_Exercise inputs_.
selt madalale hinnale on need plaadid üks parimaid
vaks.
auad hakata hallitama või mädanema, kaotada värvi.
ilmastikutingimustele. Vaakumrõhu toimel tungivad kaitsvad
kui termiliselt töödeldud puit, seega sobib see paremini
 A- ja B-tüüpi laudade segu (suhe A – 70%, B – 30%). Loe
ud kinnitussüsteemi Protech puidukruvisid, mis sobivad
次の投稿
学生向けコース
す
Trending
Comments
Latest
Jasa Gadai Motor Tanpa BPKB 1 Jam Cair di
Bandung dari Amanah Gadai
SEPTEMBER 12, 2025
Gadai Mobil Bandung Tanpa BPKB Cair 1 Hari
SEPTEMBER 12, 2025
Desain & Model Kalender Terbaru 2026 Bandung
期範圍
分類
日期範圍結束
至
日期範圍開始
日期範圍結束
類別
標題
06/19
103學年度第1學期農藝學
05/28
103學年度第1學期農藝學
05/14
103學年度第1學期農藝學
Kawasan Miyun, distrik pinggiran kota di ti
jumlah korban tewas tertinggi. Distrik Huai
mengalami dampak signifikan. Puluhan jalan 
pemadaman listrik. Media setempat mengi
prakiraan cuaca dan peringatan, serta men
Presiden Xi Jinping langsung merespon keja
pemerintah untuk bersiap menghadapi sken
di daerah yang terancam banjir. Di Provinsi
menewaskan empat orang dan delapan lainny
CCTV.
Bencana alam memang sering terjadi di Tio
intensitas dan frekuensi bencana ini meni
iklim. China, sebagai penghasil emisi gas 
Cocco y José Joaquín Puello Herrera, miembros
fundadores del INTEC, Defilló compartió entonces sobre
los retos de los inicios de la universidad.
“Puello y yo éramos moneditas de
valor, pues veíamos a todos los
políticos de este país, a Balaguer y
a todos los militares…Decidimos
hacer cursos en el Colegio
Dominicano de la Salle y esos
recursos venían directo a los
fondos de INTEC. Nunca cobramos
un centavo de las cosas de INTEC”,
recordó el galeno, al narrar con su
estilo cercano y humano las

_Goal of the exercise_.
Could the data above be set down exactly, in full?

_Exercise solution_.
selt madalale hinnale on need plaadid üks parimaid
vaks.
auad hakata hallitama või mädanema, kaotada värvi.
ilmastikutingimustele. Vaakumrõhu toimel tungivad kaitsvad
kui termiliselt töödeldud puit, seega sobib see paremini
 A- ja B-tüüpi laudade segu (suhe A – 70%, B – 30%). Loe
ud kinnitussüsteemi Protech puidukruvisid, mis sobivad
次の投稿
学生向けコース
す
Trending
Comments
Latest
Jasa Gadai Motor Tanpa BPKB 1 Jam Cair di
Bandung dari Amanah Gadai
SEPTEMBER 12, 2025
Gadai Mobil Bandung Tanpa BPKB Cair 1 Hari
SEPTEMBER 12, 2025
Desain & Model Kalender Terbaru 2026 Bandung
期範圍
分類
日期範圍結束
至
日期範圍開始
日期範圍結束
類別
標題
06/19
103學年度第1學期農藝學
05/28
103學年度第1學期農藝學
05/14
103學年度第1學期農藝學
Kawasan Miyun, distrik pinggiran kota di ti
jumlah korban tewas tertinggi. Distrik Huai
mengalami dampak signifikan. Puluhan jalan 
pemadaman listrik. Media setempat mengi
prakiraan cuaca dan peringatan, serta men
Presiden Xi Jinping langsung merespon keja
pemerintah untuk bersiap menghadapi sken
di daerah yang terancam banjir. Di Provinsi
menewaskan empat orang dan delapan lainny
CCTV.
Bencana alam memang sering terjadi di Tio
intensitas dan frekuensi bencana ini meni
iklim. China, sebagai penghasil emisi gas 
Cocco y José Joaquín Puello Herrera, miembros
fundadores del INTEC, Defilló compartió entonces sobre
los retos de los inicios de la universidad.
“Puello y yo éramos moneditas de
valor, pues veíamos a todos los
políticos de este país, a Balaguer y
a todos los militares…Decidimos
hacer cursos en el Colegio
Dominicano de la Salle y esos
recursos venían directo a los
fondos de INTEC. Nunca cobramos
un centavo de las cosas de INTEC”,
recordó el galeno, al narrar con su
estilo cercano y humano las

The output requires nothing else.